• [What to do]
Everything from the line with "ИСТОРИЯ ШКОЛЫ" to the final line of the entries, both included, should be restated word for word; please omit the pictures.

• [Data extracts]
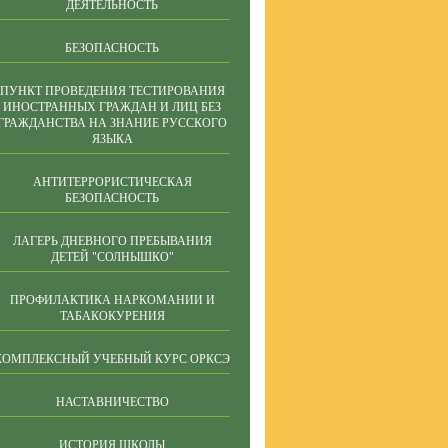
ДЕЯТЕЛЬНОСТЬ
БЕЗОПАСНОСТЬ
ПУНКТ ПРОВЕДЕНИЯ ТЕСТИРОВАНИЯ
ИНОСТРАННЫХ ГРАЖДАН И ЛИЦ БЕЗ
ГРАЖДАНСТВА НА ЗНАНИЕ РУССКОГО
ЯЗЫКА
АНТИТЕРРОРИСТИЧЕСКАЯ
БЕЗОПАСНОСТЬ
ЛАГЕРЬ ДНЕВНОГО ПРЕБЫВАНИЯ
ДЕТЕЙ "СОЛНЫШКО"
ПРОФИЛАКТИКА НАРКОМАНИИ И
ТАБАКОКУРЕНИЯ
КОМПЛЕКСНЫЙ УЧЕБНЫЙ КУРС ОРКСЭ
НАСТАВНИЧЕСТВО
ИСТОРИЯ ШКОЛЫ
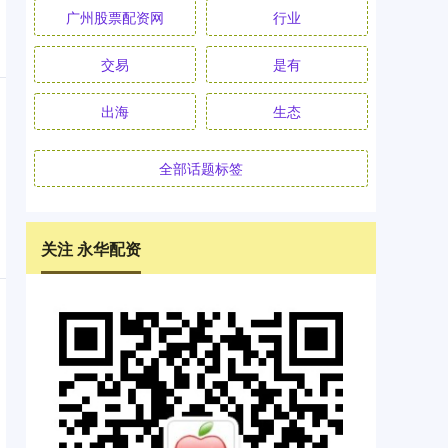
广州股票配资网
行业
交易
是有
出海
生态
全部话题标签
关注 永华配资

• [Result of this exercise]
ИСТОРИЯ ШКОЛЫ
广州股票配资网
行业
交易
是有
出海
生态
全部话题标签
关注 永华配资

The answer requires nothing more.